We then recalculated with the addition of absorption panels. As can be seen from these calculations, 15,000 sqft of additional material would be required to lower the RT60 to 5 sec. In light of the multipurpose nature of the room, this would be plenty. However, this would be very expensive and nearly physically impossible. It is our opinion that 5000 sqft would suffice, bringing the RT60 down to 10.5 sec. Although this is not perfect, it does not account for the room having people in it, which happen to be amazingly efficient absorbers.
Absorption panels come in a wide variety of shapes, sizes, colors, etc. The ones we think are most suitable for this application are from a company called Sound Seal. We have shown two types, one that is built to be more impact resistant, i.e. basketballs, volleyballs etc., and one that is their standard panel. These panels simply get screwed to the walls in a way that is both functional and as aesthetically pleasing as possible.

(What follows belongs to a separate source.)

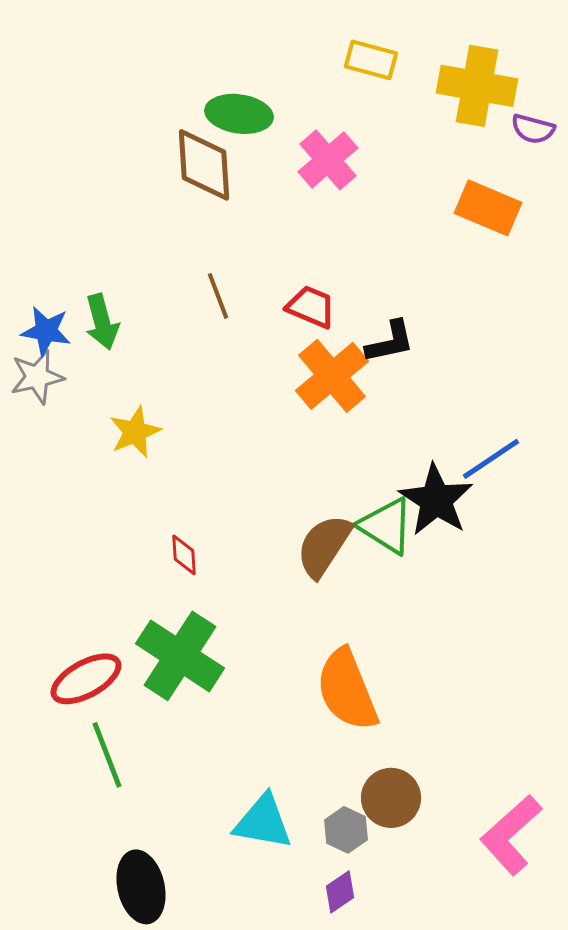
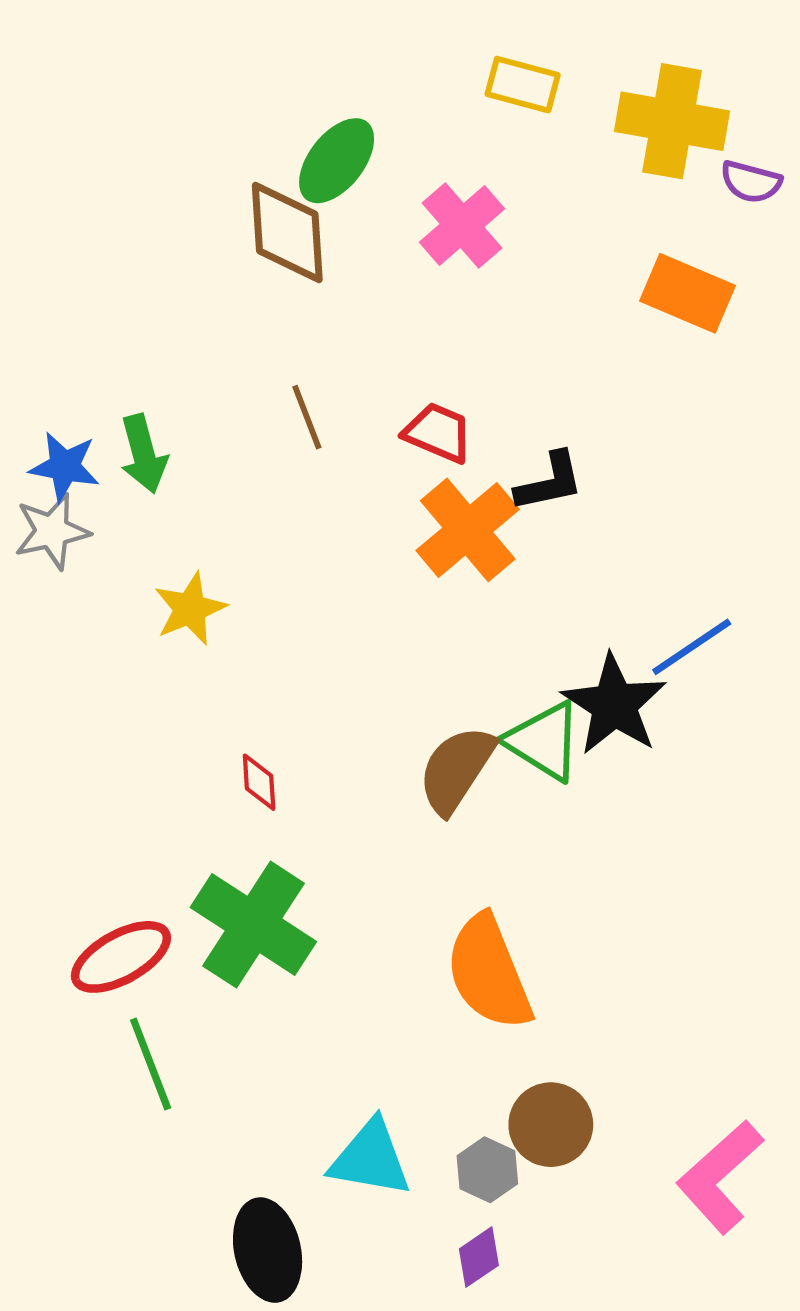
green ellipse: (239, 114) -> (337, 161), turned -60
black ellipse: (141, 887) -> (268, 1250), moved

Another option is hanging baffles. These are 2’x4’ pieces of absorptive material covered in cloth that would be hung from the ceiling between the metal rafters. The advantage of these is that they are out of the way and not as susceptible to damage. The disadvantage is that the surfaces that cause most of the problems are the walls.

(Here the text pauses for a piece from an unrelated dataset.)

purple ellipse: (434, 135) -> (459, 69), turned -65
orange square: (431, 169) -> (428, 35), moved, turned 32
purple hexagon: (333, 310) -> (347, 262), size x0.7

The most efficient way to tackle this is to use a combination of both absorption methods. For example, hang as many baffles as cost allows from the ceiling to raise the overall absorption of the room while placing panels on the walls in key areas to treat very specific problem areas.

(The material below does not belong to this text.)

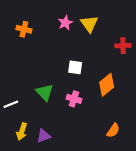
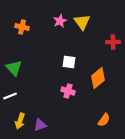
green triangle: (45, 92) -> (14, 68), moved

Sound Reinforcement System (speakers and speaker placement):
A good, user friendly sound system can go a long way in helping with speech intelligibility issues. The main goal in designing a system is to only direct the sound where it needs to be as much as possible. This reduces the chances of reflection from adjacent walls. In order to do this, one must first determine where that area is going to be. As you can see from the images (not included), we defined the main listening area to start from twelve feet from the stage (first row) to the back of the room, and to a line on either side of the room leaving out the slanted side wall areas.
Once the listening area is determined, speaker placement must be considered. When speech is your main concern having a stereo left right setup is not a good idea. There are several problems. First, unless there is a very well defined ‘sweet spot’ where most listeners will be, then stereo has little effect. Second, if you are listening to a non-stereo source, like speech, from two speakers that are separated by a large distance, the sound from each speaker will reach you at slightly different times. This time delay can significantly reduce intelligibility. With this in mind, we propose putting a small cluster of speakers centered over the stage, as high as possible.
Now that we have a listening area defined and a place to put the speakers we must determine what horizontal and vertical angles the speakers must cover. Horizontal coverage angles are determined by measuring the angle from the speaker to the left and right most points of the front and back rows of the listening area. Vertical coverage angles are determined by measuring the angle from the speaker to the center of the first and back rows. As you can see the horizontal angle at the front is much wider than that of the back. For this reason two speakers will be used together to cover the front while one will suffice for the back. The vertical angles of the speakers will overlap such that the entire area is covered. Speakers are specified with horizontal and vertical coverage angles. Based on these angles the speakers are carefully aimed to achieve our goal.